SONS-OF-MURDOCH-PACKER DEAL: CONSOLIDATED PRESS’S OFFICIAL ASX STATEMENT
Consolidated Media Holdings yesterday informed the Australian Securities Exchange about the Packer-Murdoch deal 45 minutes before close of trading.
Here is a slightly edited version of the official statement:
Consolidated Media Holdings Ltd said it received a non-binding indicative proposal yesterday from its major shareholder Consolidated Press Holdings Ltd and from Lachlan Murdoch’s private company, Illyria Pty Ltd, to acquire 100 percent of the company.
The proposal, initiated by Illyria, involves Illyria and its equity partners forming a 50/50
joint venture with Conspress to acquire all of the shares in Consolidated media and the consortium has requested that the proposal be implemented through a scheme of arrangement in Consolidated Media.
Although Conspress has advised that it has given its support to the proposal, Consolidated Media has been advised that Conspress has not yet reached final agreement with Illyria to the terms of the consortium.
Under the proposal, the consortium states that:
“The consideration per share would be provided as follows:
• A fixed cash amount of $4.06; and
• A variable cash amount which will be equivalent to the VWAP of Seek shares determined over the 5 days up to and including the date when CMH shareholders meet to approve the scheme. The CMH shareholders will not receive the variable cash amount for their shares; rather it will be applied as the purchase price for 0.1116 Seek shares that will be transferred to them under the scheme of arrangement for each CMH share they hold.
Based (on) the closing price of Seek shares on 18 January, the Indicative
Proposal implies consideration of $4.80 for each CMH share.”
The consortium has also stated that this is the final price for the joint venture proposal and that it will be adjusted to take account of any pre-completion dividends or distributions.
The proposal also includes a facility under which Consolidated Media shareholders would be able to elect to receive a greater proportion of their consideration in cash or SEEK shares.
The actual mix for those shareholders who make such an election would depend on the elections of all shareholders as the total SEEK share consideration will be fixed at 76,968,490 SEEK shares and the total of the fixed cash component of the consideration will be fixed at $2.8 billion.
The Proposal is indicative only.
Although the proposal is highly conditional, the Consolidated Media considers that, as it involves Conspress (its major shareholder), early disclosure to ASX of the approach is warranted in the interests of good corporate governance and to keep the market and its shareholders informed.
Conspress has advised Consolidated Media that it will seek to agree the terms of the arrangements with Illyria as soon as practicable.
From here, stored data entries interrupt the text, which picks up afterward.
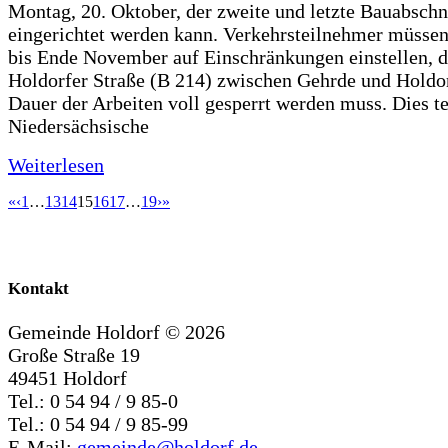
Montag, 20. Oktober, der zweite und letzte Bauabschn
eingerichtet werden kann. Verkehrsteilnehmer müssen
bis Ende November auf Einschränkungen einstellen, d
Holdorfer Straße (B 214) zwischen Gehrde und Holdor
Dauer der Arbeiten voll gesperrt werden muss. Dies te
Niedersächsische
Weiterlesen
«
‹
1
…
13
14
15
16
17
…
19
›
»
Kontakt
Gemeinde Holdorf ©
2026
Große Straße 19
49451 Holdorf
Tel.: 0 54 94 / 9 85-0
Tel.: 0 54 94 / 9 85-99
E-Mail:
gemeinde@holdorf.de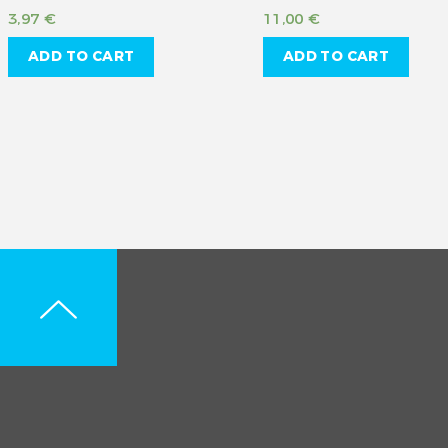
3,97
€
11,00
€
ADD TO CART
ADD TO CART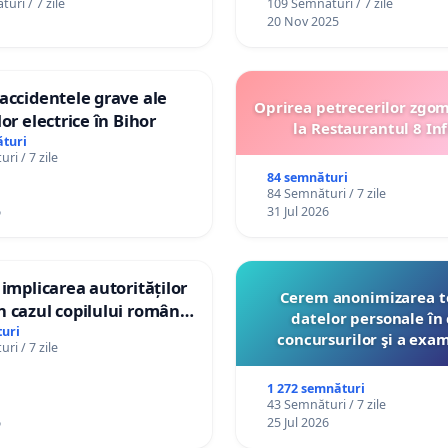
uri / 7 zile
109 Semnături / 7 zile
20 Nov 2025
accidentele grave ale
Oprirea petrecerilor zgo
or electrice în Bihor
la Restaurantul 8 Inf
turi
ri / 7 zile
84 semnături
84 Semnături / 7 zile
6
31 Jul 2026
 implicarea autorităților
Cerem anonimizarea t
 cazul copilului român
datelor personale în 
istian Gheorghe, aflat în
uri
concursurilor şi a exa
ri / 7 zile
t în Danemarca de 12
organizate pentru prof
către Ministerul Educ
1 272 semnături
43 Semnături / 7 zile
6
25 Jul 2026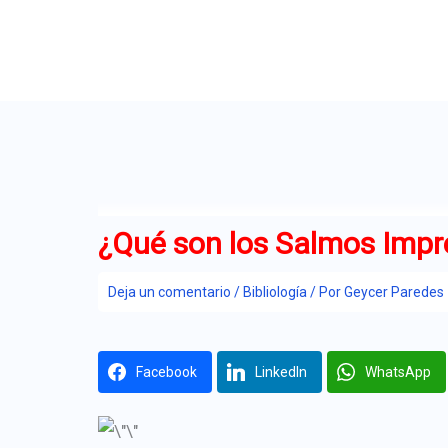
Ir
al
contenido
¿Qué son los Salmos Impr
Deja un comentario
/
Bibliología
/ Por
Geycer Paredes
Facebook
LinkedIn
WhatsApp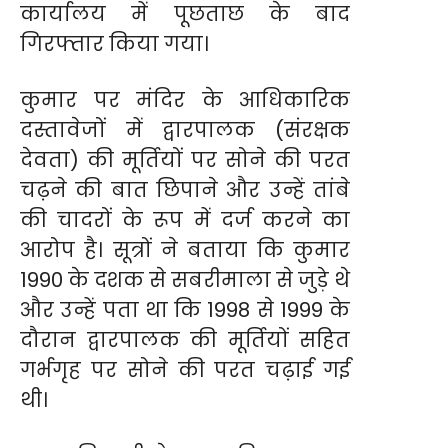
कार्यालय में पूछताछ के बाद
गिरफ्तार किया गया।
कुमार पर मंदिर के आधिकारिक
दस्तावेजों में द्वारपालक (संरक्षक
देवता) की मूर्तियों पर सोने की परत
चढ़ने की बात छिपाने और उन्हें तांबे
की चादरों के रूप में दर्ज करने का
आरोप है। सूत्रों ने बताया कि कुमार
1990 के दशक से सबरीमाला से जुड़े थे
और उन्हें पता था कि 1998 से 1999 के
दौरान द्वारपालक की मूर्तियों सहित
गर्भगृह पर सोने की परत चढ़ाई गई
थी।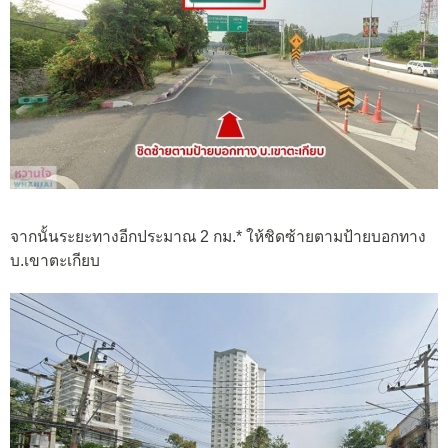
จากนั้นระยะทางอีกประมาณ 2 กม.* ให้ชิดซ้ายตามป้ายบอกทาง
บ.เขาตะเกียบ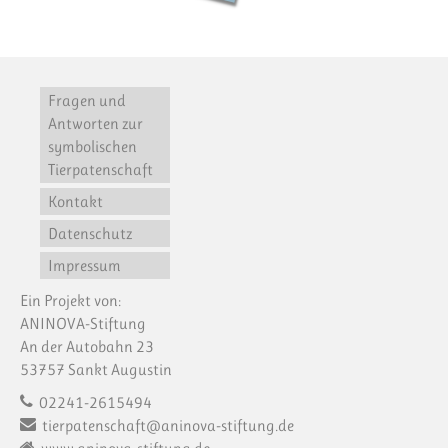
Fragen und
Antworten zur
symbolischen
Tierpatenschaft
Kontakt
Datenschutz
Impressum
Ein Projekt von:
ANINOVA-Stiftung
An der Autobahn 23
53757 Sankt Augustin
02241-2615494
tierpatenschaft@aninova-stiftung.de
In that context, Conspress has indicated that it will seek to obtain relief from ASIC on acceptable terms to allow the joint bid to proceed without a condition requiring Conspress to dispose of its Consolidated Media shares in the event of an unmatched higher offer from a third party.
The Consolidated Media board met yesterday to commence consideration of the proposal. The Conspress nominees on the board of Consolidated Media, James Packer (executive deputy chair), Ashok Jacob and Michael Johnston have declared their interests and have stepped aside from the board’s consideration of the proposal. Further, until the proposal has been fully considered, James Packer has relinquished the deputy chairman position and Richard Turner has been appointed in his place.
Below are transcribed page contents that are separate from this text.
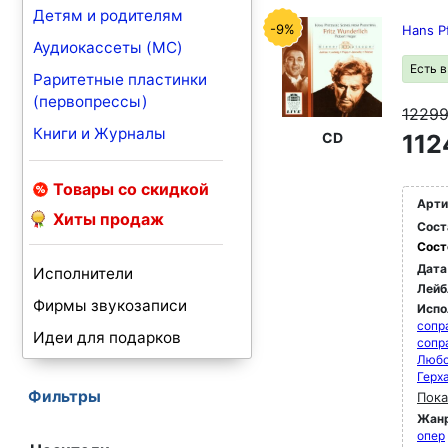
Детям и родителям
-9%
Hans Pf
Аудиокассеты (MC)
Есть 
Раритетные пластинки
(первопрессы)
1229
Книги и Журналы
CD
112
Товары со скидкой
Арти
Хиты продаж
Сост
Сост
Дата
Исполнители
Лейб
Фирмы звукозаписи
Испо
сопр
Идеи для подарков
сопр
Любо
Герх
Фильтры
Пока
Жан
опер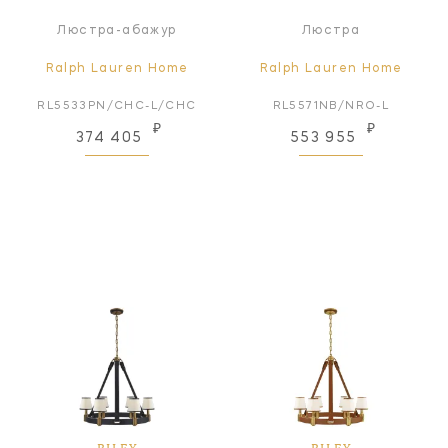
Люстра-абажур
Люстра
Ralph Lauren Home
Ralph Lauren Home
RL5533PN/CHC-L/CHC
RL5571NB/NRO-L
₽
₽
374 405
553 955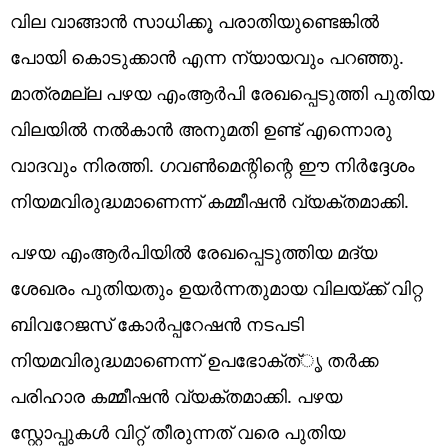
വില വാങ്ങാൻ സാധിക്കൂ പരാതിയുണ്ടെങ്കിൽ
പോയി കൊടുക്കാൻ എന്ന ന്യായവും പറഞ്ഞു.
മാത്രമല്ല പഴയ എംആർപി രേഖപ്പെടുത്തി പുതിയ
വിലയിൽ നൽകാൻ അനുമതി ഉണ്ട് എന്നൊരു
വാദവും നിരത്തി. ഗവൺമെന്റിന്റെ ഈ നിർദ്ദേശം
നിയമവിരുദ്ധമാണെന്ന് കമ്മീഷൻ വ്യക്തമാക്കി.
പഴയ എംആർപിയിൽ രേഖപ്പെടുത്തിയ മദ്യ
ശേഖരം പുതിയതും ഉയർന്നതുമായ വിലയ്ക്ക് വിറ്റ
ബിവറേജസ് കോർപ്പറേഷൻ നടപടി
നിയമവിരുദ്ധമാണെന്ന് ഉപഭോക്ത്ൃ തർക്ക
പരിഹാര കമ്മീഷൻ വ്യക്തമാക്കി. പഴയ
സ്റ്റോപ്പുകൾ വിറ്റ് തീരുന്നത് വരെ പുതിയ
To assist in the evaluation of the Proposal on behalf of Consolidated Media shareholders, a subcommittee of the independent members of the board has been established. It will be chaired by r Richard Turner and its other members are Chris Corrigan and Geoff Dixon.
UBS has been appointed financial adviser to Consolidated Media and Minter Ellison as legal adviser to advise the sub-committee in evaluating the proposal.
SONS-OF-MURDOCH-PACKER DEAL: CONSOLIDATED MEDIA DEAL IS…..BUSINESS SPECTATOR NOT QUITE SURE
Australia’s Business Spectator was so excited yesterday over breaking news of the Packer-Murdoch deal that it ran a story without mentioning actual details of the deal.
During the day it duly reported that trading in the shares of Consolidated Media Holdings Ltd will be halted pending an announcement from the company, according to the Australian Securities Exchange.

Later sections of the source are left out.